REQUIRED WORK. Copy nothing from the entries below except the lines from the one containing "3. Трехцветная ипомея" through the one containing "Сансевиерия", and copy those exactly.

INFORMATION.
▬▬▬▬▬▬▬▬▬▬

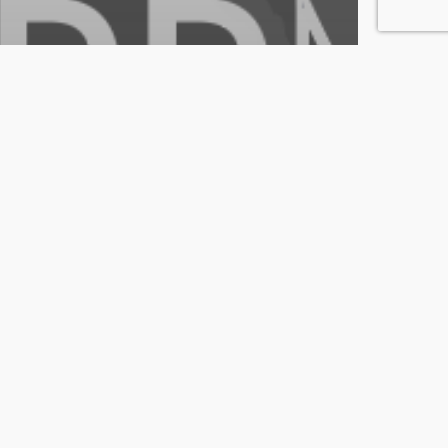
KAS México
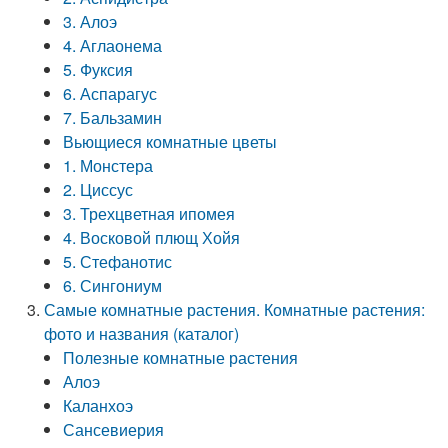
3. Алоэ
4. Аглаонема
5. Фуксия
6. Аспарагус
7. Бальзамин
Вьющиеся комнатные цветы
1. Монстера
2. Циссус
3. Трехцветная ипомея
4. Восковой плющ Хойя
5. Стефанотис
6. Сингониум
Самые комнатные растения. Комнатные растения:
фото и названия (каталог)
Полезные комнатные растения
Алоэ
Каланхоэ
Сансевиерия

▬▬▬▬▬▬▬▬▬▬

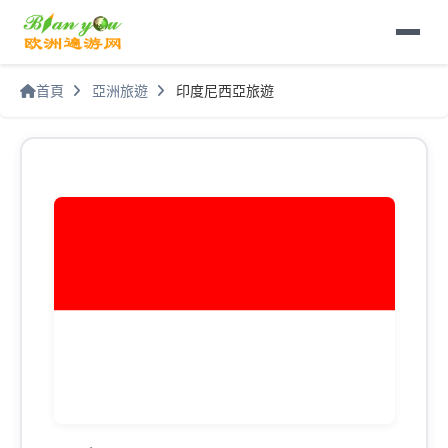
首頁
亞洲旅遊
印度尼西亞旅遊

▬▬▬▬▬▬▬▬▬▬

ANSWER SECTION.
3. Трехцветная ипомея
4. Восковой плющ Хойя
5. Стефанотис
6. Сингониум
Самые комнатные растения. Комнатные растения:
фото и названия (каталог)
Полезные комнатные растения
Алоэ
Каланхоэ
Сансевиерия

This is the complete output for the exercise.